CHINA’S former finance minister resigned in August 2007 over a “honeytrap” involving a female spy from Taiwan who compromised him, according to a leaked US diplomatic cable.
When Jin Renqing stepped down for what the Chinese government claimed were “personal reasons” at the time, there was widespread speculation that he was in fact sacked for his role in a sex scandal as well as some economic blunders.
But in a once-secret US State Department cable released by whistleblower organisation WikiLeaks earlier this month, a US official said investigators believe the woman was in fact a “Taiwan intelligence operative”.
The alleged spy, described as a “promiscuous socialite” in the memo dated September 20, 2007, had allegedly also been having affairs with “several” other top-level Chinese officials, including former agricultural minister Du Qinglin, who then served as Sichuan Party Secretary.

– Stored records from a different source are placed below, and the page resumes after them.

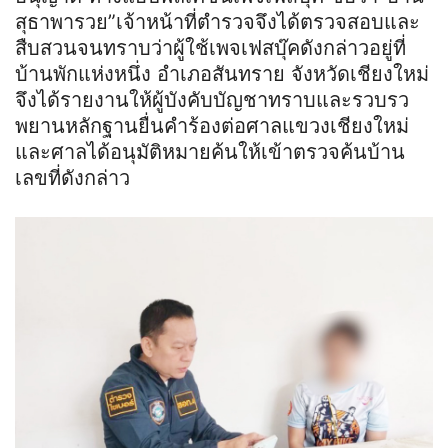
สุธาพารวย”เจ้าหน้าที่ตำรวจจึงได้ตรวจสอบและ
สืบสวนจนทราบว่าผู้ใช้เพจเฟสบุ๊คดังกล่าวอยู่ที่
บ้านพักแห่งหนึ่ง อำเภอสันทราย จังหวัดเชียงใหม่
จึงได้รายงานให้ผู้บังคับบัญชาทราบและรวบรว
พยานหลักฐานยื่นคำร้องต่อศาลแขวงเชียงใหม่
และศาลได้อนุมัติหมายค้นให้เข้าตรวจค้นบ้าน
เลขที่ดังกล่าว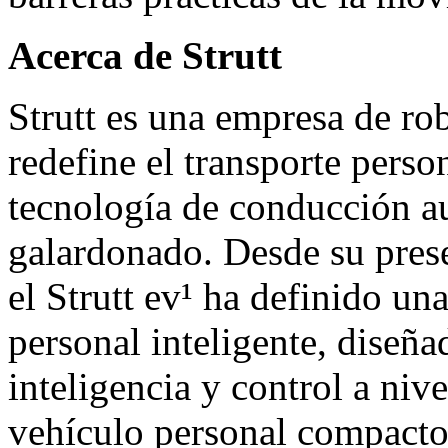
Acerca de Strutt
Strutt es una empresa de ro
redefine el transporte pers
tecnología de conducción a
galardonado. Desde su pre
el Strutt ev¹ ha definido u
personal inteligente, diseña
inteligencia y control a niv
vehículo personal compacto 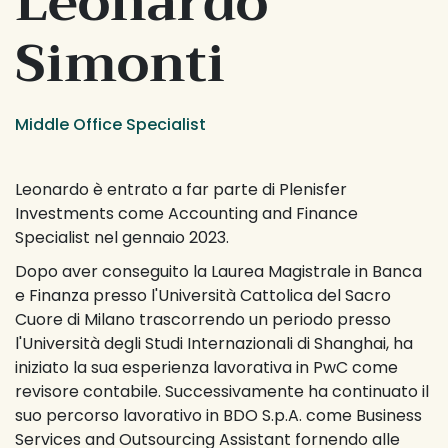
Leonardo 
Simonti
Middle Office Specialist
Leonardo è entrato a far parte di Plenisfer 
Investments come Accounting and Finance 
Specialist nel gennaio 2023.
Dopo aver conseguito la Laurea Magistrale in Banca 
e Finanza presso l'Università Cattolica del Sacro 
Cuore di Milano trascorrendo un periodo presso 
l'Università degli Studi Internazionali di Shanghai, ha 
iniziato la sua esperienza lavorativa in PwC come 
revisore contabile. Successivamente ha continuato il 
suo percorso lavorativo in BDO S.p.A. come Business 
Services and Outsourcing Assistant fornendo alle 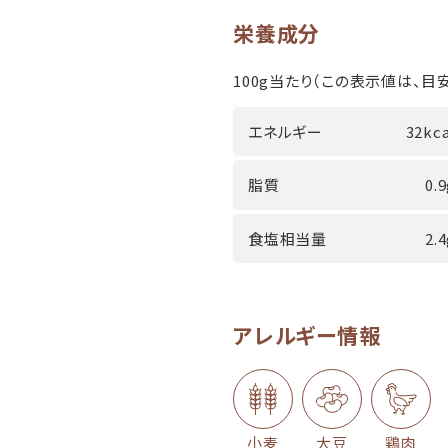
栄養成分
100g当たり（この表示値は、目安
エネルギー
32kca
脂質
0.
食塩相当量
2.
アレルギー情報
小麦
大豆
鶏肉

The memo said Jin, who had overseen the nation’s economic boom during his four-year tenure, had been introduced to his mistress by oil giant China Petroleum and Chemical Corp (Sinopec) chairman Chen Tonghai, who had also slept with her.
And Chen in turn “shared” that woman with Du Shicheng, a former party secretary of Qingdao, where the sailing events of the 2008 Olympic Games were held, according to Hong Kong newspapers at the time.
“The woman was introduced to these men as ‘someone working with a Chinese military intelligence department’,” according to the cable.
If the claims are true, Jin and other officials bedeviled by the mistress would have been victims to a “honeypot” operation by enemy Taiwan’s intelligence agency to obtain sensitive Chinese secrets.
Beijing considers Taiwan – where the mainland’s defeated nationalists fled in 1949 – to be a territory awaiting reunification.
But tensions have eased between Taipei and Beijing since Taiwanese President Ma Ying-jeou came to power in 2008, pledging to beef up trade and allowing in more Chinese tourists.